Go through the data and report how many lines include the word "Myrtilles", giving only the number.

_ _ _ _ _ _ _

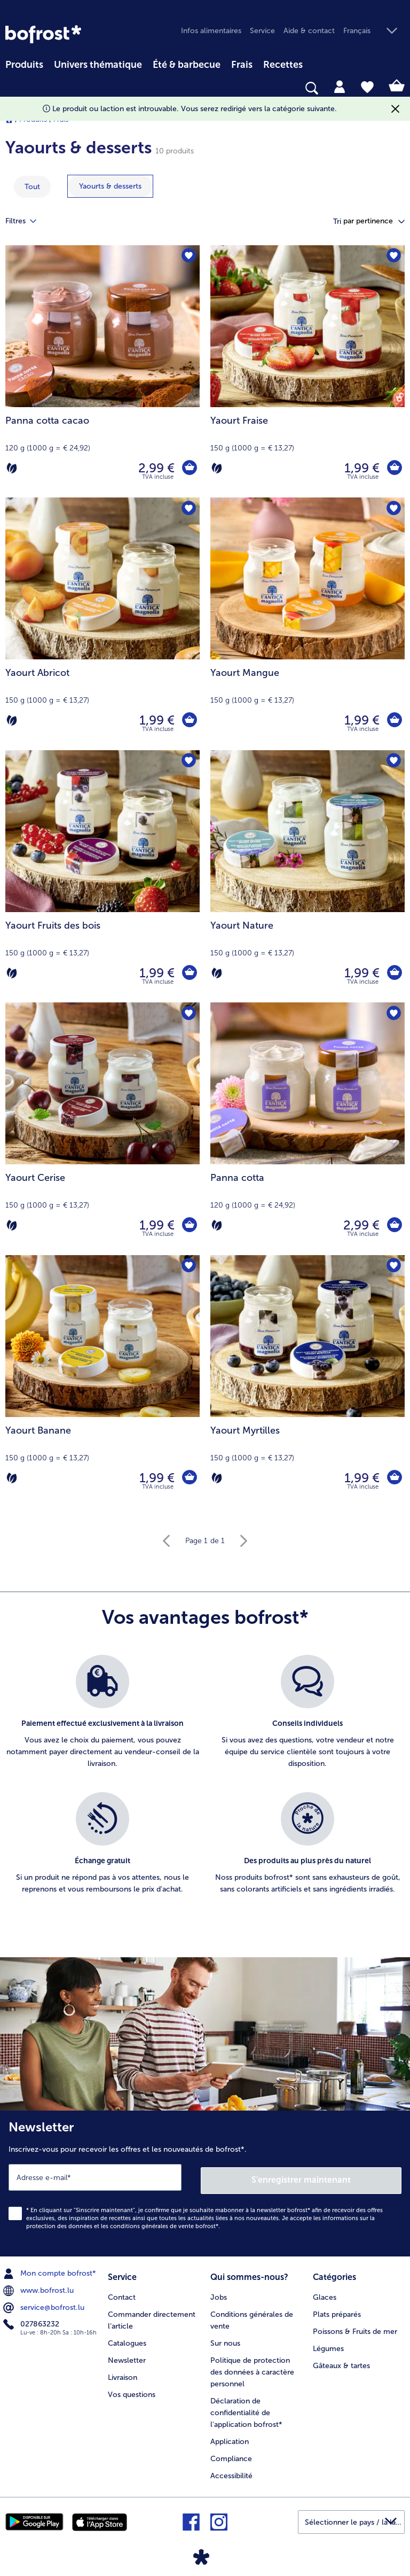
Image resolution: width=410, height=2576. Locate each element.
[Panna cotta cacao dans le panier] (189, 468)
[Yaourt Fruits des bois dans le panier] (189, 973)
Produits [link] (24, 64)
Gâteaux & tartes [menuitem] (341, 2361)
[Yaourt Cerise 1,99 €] (102, 1128)
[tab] (339, 86)
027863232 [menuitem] (32, 2321)
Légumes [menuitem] (328, 2344)
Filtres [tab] (27, 221)
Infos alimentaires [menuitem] (211, 30)
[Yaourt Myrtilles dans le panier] (394, 1478)
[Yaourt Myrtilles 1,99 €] (307, 1381)
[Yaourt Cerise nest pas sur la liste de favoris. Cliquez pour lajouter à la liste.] (188, 1013)
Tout (32, 186)
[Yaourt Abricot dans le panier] (189, 720)
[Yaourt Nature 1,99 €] (307, 876)
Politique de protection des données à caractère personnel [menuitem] (252, 2368)
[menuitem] (24, 63)
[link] (43, 34)
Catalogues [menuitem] (127, 2339)
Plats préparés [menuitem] (337, 2310)
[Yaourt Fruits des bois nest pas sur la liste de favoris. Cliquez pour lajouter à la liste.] (188, 761)
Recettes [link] (283, 64)
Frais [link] (242, 64)
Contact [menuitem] (122, 2293)
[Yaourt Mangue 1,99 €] (307, 623)
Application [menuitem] (229, 2437)
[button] (374, 31)
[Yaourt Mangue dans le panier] (394, 720)
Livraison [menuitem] (122, 2373)
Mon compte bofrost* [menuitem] (50, 2270)
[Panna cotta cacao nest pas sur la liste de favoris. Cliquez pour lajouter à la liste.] (188, 256)
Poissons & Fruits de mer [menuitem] (355, 2327)
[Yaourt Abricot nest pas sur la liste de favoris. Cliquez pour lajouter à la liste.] (188, 509)
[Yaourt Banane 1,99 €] (102, 1381)
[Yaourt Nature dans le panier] (394, 973)
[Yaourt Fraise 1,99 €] (307, 371)
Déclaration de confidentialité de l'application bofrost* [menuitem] (246, 2408)
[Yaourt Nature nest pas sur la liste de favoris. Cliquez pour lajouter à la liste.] (393, 761)
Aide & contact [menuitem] (309, 30)
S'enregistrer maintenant (301, 2177)
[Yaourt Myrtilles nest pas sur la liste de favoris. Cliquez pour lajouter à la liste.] (393, 1266)
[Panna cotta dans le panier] (394, 1225)
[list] (205, 1786)
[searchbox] (12, 88)
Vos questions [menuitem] (131, 2390)
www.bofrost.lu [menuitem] (39, 2287)
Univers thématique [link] (98, 64)
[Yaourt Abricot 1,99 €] (102, 623)
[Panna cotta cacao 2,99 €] (102, 371)
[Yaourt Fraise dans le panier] (394, 468)
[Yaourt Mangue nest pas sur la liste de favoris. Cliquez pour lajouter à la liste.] (393, 509)
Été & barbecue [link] (186, 64)
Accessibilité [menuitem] (231, 2471)
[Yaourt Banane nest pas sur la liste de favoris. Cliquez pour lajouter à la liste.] (188, 1266)
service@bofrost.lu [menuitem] (44, 2304)
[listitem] (102, 1718)
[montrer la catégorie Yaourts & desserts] (110, 186)
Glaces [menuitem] (324, 2293)
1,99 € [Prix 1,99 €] (361, 468)
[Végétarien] (11, 468)
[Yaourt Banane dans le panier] (189, 1478)
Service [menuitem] (262, 30)
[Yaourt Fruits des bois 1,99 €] (102, 876)
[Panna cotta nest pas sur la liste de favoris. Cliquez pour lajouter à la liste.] (393, 1013)
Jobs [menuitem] (218, 2293)
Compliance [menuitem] (231, 2454)
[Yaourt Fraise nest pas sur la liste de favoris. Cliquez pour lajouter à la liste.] (393, 256)
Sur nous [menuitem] (225, 2339)
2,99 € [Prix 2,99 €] (155, 468)
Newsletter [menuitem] (127, 2356)
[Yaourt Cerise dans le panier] (189, 1225)
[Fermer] (395, 109)
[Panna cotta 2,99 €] (307, 1128)
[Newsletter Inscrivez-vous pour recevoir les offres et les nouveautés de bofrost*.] (205, 2182)
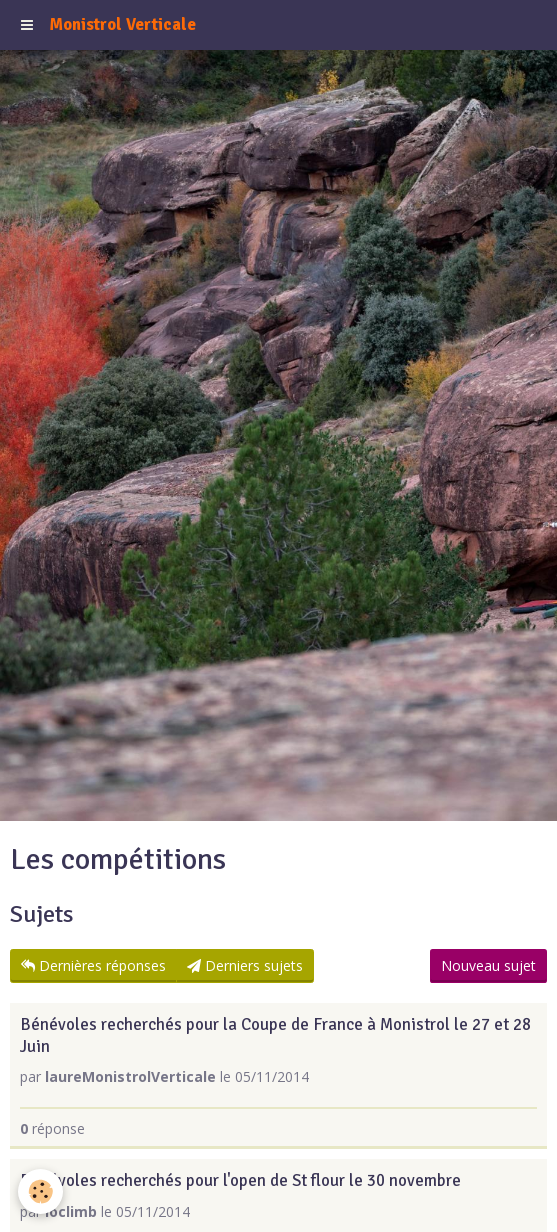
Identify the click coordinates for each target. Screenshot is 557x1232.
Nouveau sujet (488, 965)
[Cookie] (40, 1191)
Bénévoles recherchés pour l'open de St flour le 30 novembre (240, 1181)
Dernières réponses (93, 965)
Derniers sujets (245, 965)
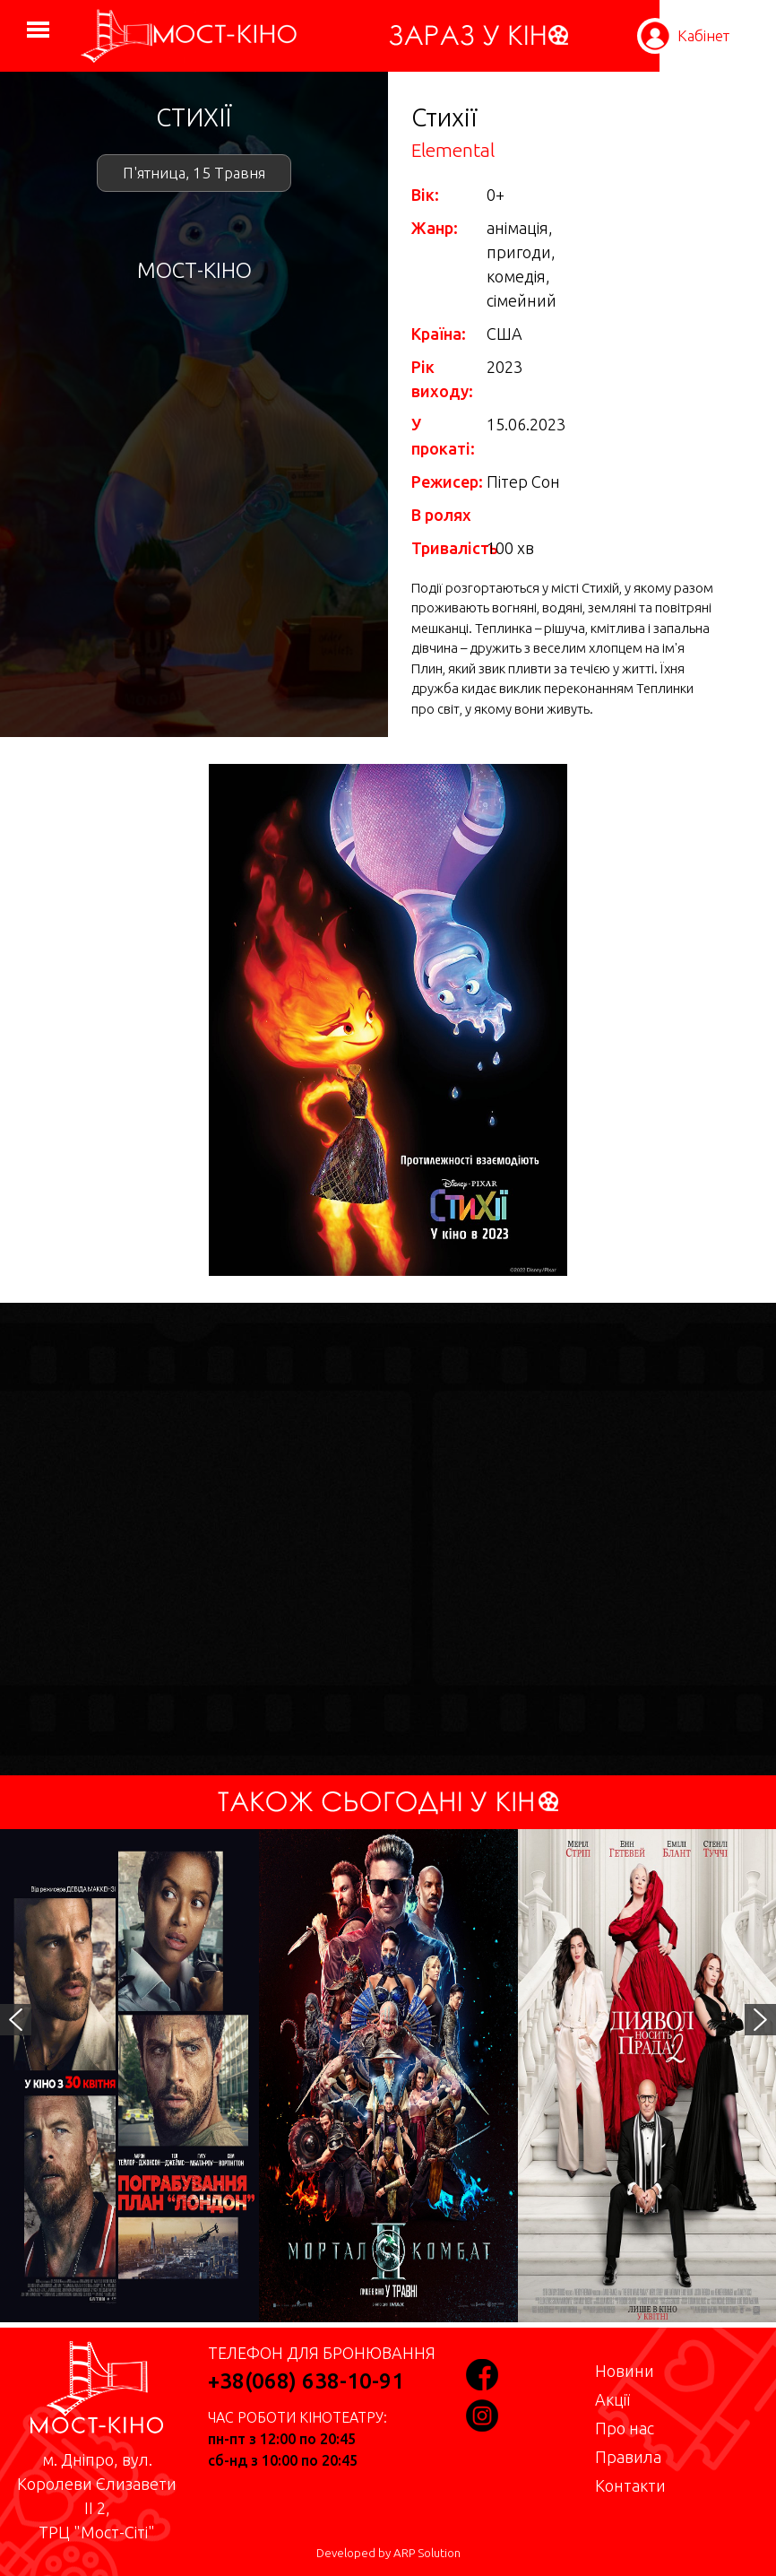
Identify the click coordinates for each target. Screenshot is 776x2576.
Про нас (624, 2428)
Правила (628, 2457)
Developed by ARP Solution (388, 2553)
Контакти (630, 2485)
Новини (624, 2371)
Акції (612, 2399)
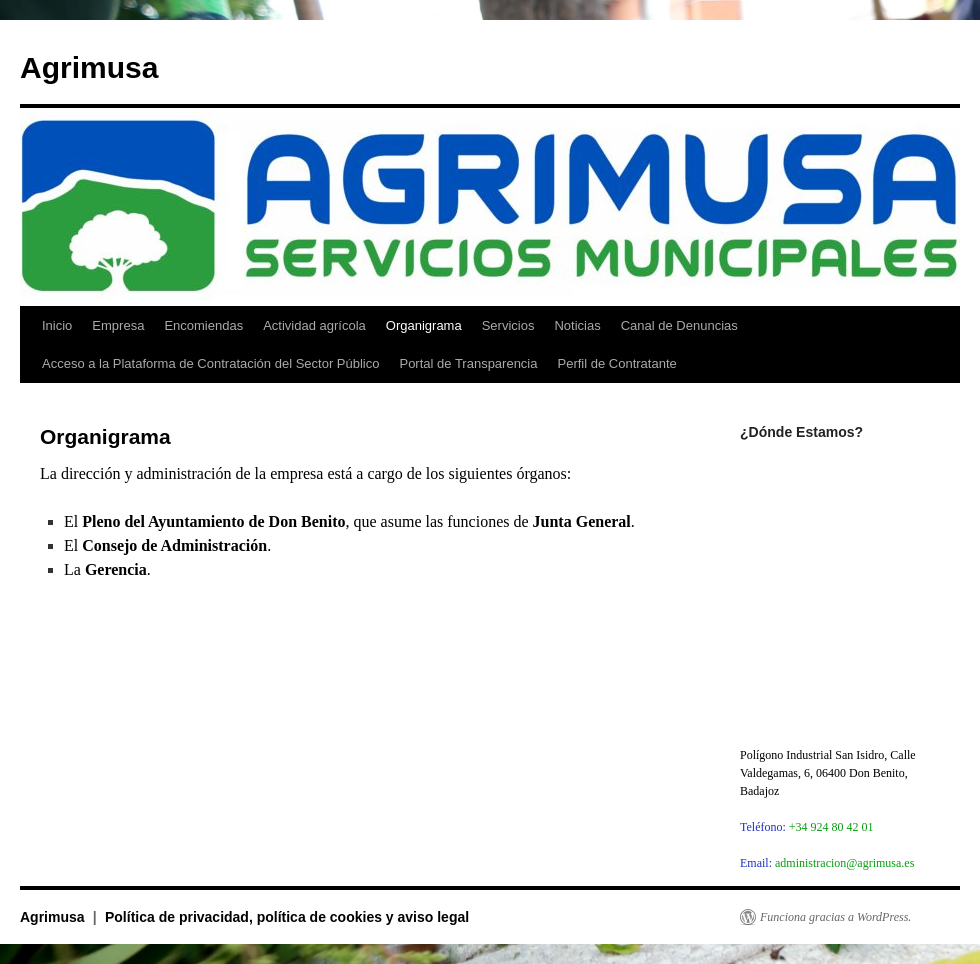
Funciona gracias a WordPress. (835, 917)
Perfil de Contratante (617, 363)
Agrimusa (89, 67)
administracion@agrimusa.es (844, 863)
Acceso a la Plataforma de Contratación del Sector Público (210, 363)
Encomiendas (203, 325)
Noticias (577, 325)
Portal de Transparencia (468, 363)
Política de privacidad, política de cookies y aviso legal (287, 917)
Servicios (508, 325)
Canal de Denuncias (679, 325)
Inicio (57, 325)
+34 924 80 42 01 (831, 827)
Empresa (118, 325)
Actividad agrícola (314, 325)
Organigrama (424, 325)
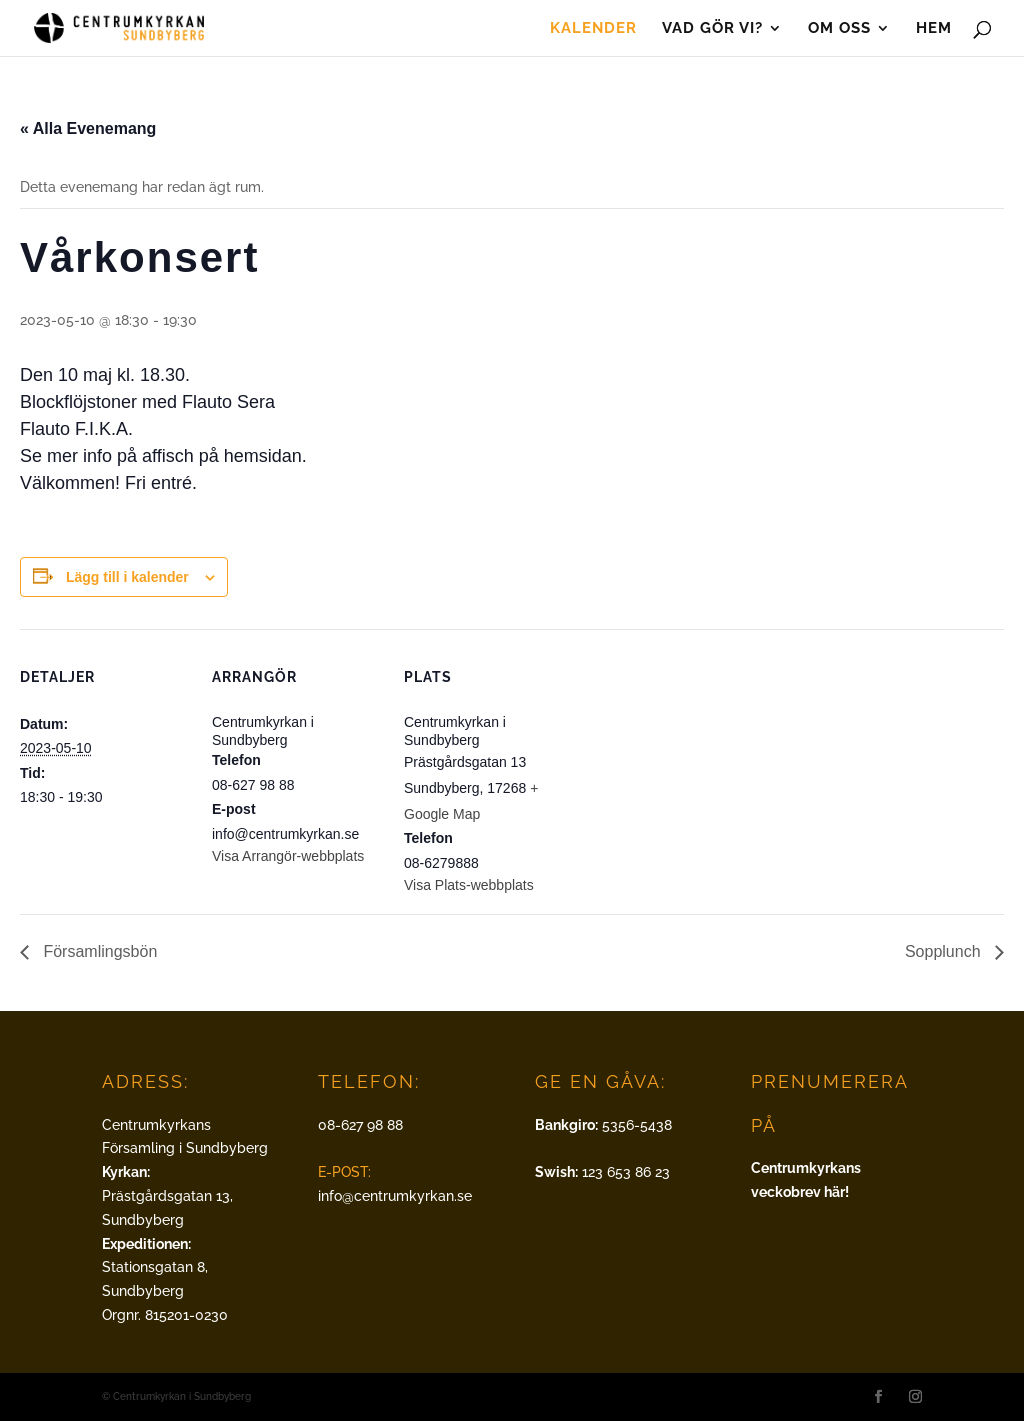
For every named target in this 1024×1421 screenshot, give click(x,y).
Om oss (839, 29)
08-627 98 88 (360, 1125)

_ _ _ _ _ _ _

### Output for this exercise
3